MRI Daydreams of a 7-year-old
Upon exploding, he hoped to leave behind a finger for her to hold in her manicured hands. But eight and a half minutes passed smoothly by, and then there was nothing left to draw but black. The whole page turned black, leaving no room for greetings or goodbyes. When he finished, he hurled his letter towards the Earth and followed its clean white speck to the ocean.
Her face was in the sponges, her hands in every coral reef. One-way radio waves sang to him as he pried open oysters, collecting fat white pearls for a necklace that would catch on her ankle in the morning.
And when he surfaced on a sled, he could see her fur-lined neck and hot-chocolate hands to his left. They kept his body from crashing, from crumpling up in a pool of pink. But still, the small white lights whispered to him. Since he wasn’t sure which one to follow, he carved her name into the ice and rested.

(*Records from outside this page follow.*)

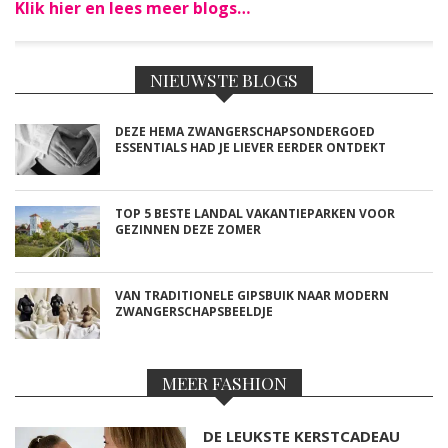
Klik hier en lees meer blogs…
NIEUWSTE BLOGS
DEZE HEMA ZWANGERSCHAPSONDERGOED
ESSENTIALS HAD JE LIEVER EERDER ONTDEKT
TOP 5 BESTE LANDAL VAKANTIEPARKEN VOOR
GEZINNEN DEZE ZOMER
VAN TRADITIONELE GIPSBUIK NAAR MODERN
ZWANGERSCHAPSBEELDJE
MEER FASHION
DE LEUKSTE KERSTCADEAU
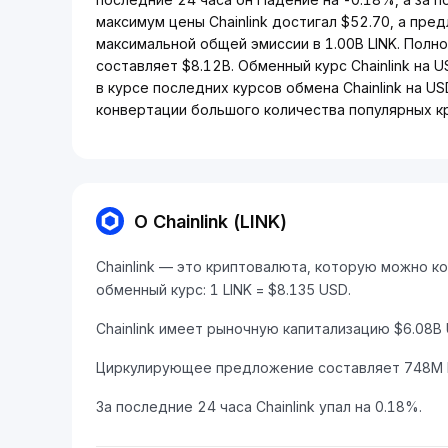
максимум цены Chainlink достигал $52.70, а пре
максимальной общей эмиссии в 1.00B LINK. Полно
составляет $8.12B. Обменный курс Chainlink на
в курсе последних курсов обмена Chainlink на U
конвертации большого количества популярных к
О Chainlink (LINK)
Chainlink — это криптовалюта, которую можно к
обменный курс: 1 LINK = $8.135 USD.
Chainlink имеет рыночную капитализацию $6.08B
Циркулирующее предложение составляет 748M L
За последние 24 часа Chainlink упал на 0.18%.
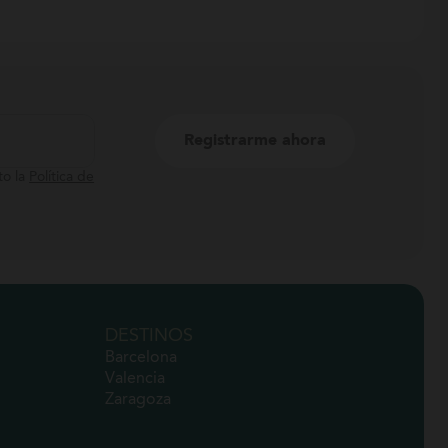
to la
Política de
DESTINOS
Barcelona
Valencia
Zaragoza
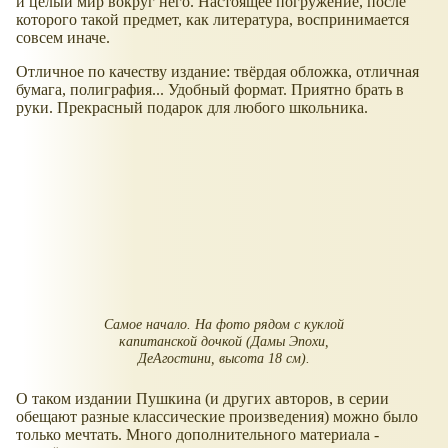
и целый мир вокруг него. Настоящее погружение, после
которого такой предмет, как литература, воспринимается
совсем иначе.
Отличное по качеству издание: твёрдая обложка, отличная
бумага, полиграфия... Удобный формат. Приятно брать в
руки. Прекрасный подарок для любого школьника.
Самое начало. На фото рядом с куклой
капитанской дочкой (Дамы Эпохи,
ДеАгостини, высота 18 см).
О таком издании Пушкина (и других авторов, в серии
обещают разные классические произведения) можно было
только мечтать. Много дополнительного материала -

Later, he was afraid his skull might swallow and send his brain sliding down the back of his neck. And as he wondered about the stillness of head nods, forgetting and being forgotten, her hands moved over him, smoothing all his white linen wrinkles.
- Anna Moreau
~
The balloon would lurch and set back down—rise and lower just like that—until Jemi and I were finally in the air. We moved higher and higher toward the Western sun, rapidly setting on our day’s labors. Or maybe I thought of this as our life’s labors—and mine in particular. The canopy of our balloon was stitched together from canvas with heavy threading and the seams were sealed with hide glue. The result was strong, and I thought that if we could manage to get North in this craft, we would be away from Fort Union. That would be enough. In my quieter moments I had made plans for us to leave this no-man’s land for Jemi’s sake.

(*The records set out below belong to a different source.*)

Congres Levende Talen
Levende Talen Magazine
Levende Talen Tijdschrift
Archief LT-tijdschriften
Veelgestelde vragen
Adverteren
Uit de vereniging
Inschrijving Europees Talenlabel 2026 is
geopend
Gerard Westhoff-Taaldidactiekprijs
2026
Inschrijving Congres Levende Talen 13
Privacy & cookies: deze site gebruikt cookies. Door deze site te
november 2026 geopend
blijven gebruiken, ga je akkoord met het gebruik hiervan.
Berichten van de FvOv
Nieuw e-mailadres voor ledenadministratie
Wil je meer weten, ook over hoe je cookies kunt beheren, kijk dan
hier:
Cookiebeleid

Last week, I caught Jemi taking the lizards out of the washtubs we’d been putting them in. I quickly picked her up off the floor and she cried, but I held her tight in my arms and continued to carry her while I filled the remaining washtubs with dirt that I had put outside along the barn. She did not stop crying by the time I finished adding dirt to the bins. I carried her to the house.
We left a year after we first arrived—my contract with the U.S. government about run out. We were beginning to be run out ourselves by the pests that seemed like they followed us from Mississippi ‘cept here they are lizards instead of little rats and squirrels, and things. We tried to contain the lizards mostly in the barn but the more I found houses for them, the more they just kept coming asking for rooms. I guess I was not surprised when we moved here that the reptiles did appear, but there were few choices available to me about how to take my leave of them.
The plans for the balloon were simple and I was able to execute the design on my own. This was the only way I could see that I knew the lizards couldn’t follow. Jemi and I plucked the remaining ones that stuck to our basket as we lifted off the ground. It’ll be some other plague or infestation when we touch down who knows where next. But for now, Jemi is giggling a little and holding tight onto the basket frame—a little scared and a little happy to be where she is.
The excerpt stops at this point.